--- Exercise directions ---
Produce a faithful copy of the data, one that leaves out the pictures.

--- Data supplied ---
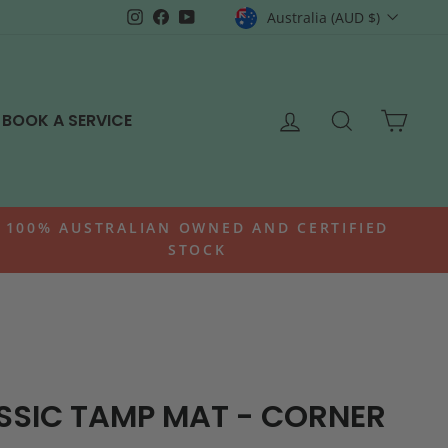
CURRENCY
Instagram
Facebook
YouTube
Australia (AUD $)
LOG IN
SEARCH
CAR
BOOK A SERVICE
100% AUSTRALIAN OWNED AND CERTIFIED
STOCK
SSIC TAMP MAT - CORNER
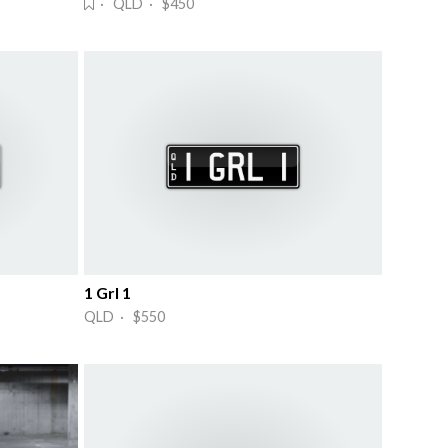
· QLD · $450
1 Grl 1
QLD · $550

--- Exercise solution ---
CURRENCY
Instagram
Facebook
YouTube
Australia (AUD $)
LOG IN
SEARCH
CAR
BOOK A SERVICE
100% AUSTRALIAN OWNED AND CERTIFIED
STOCK
SSIC TAMP MAT - CORNER
· QLD · $450
1 Grl 1
QLD · $550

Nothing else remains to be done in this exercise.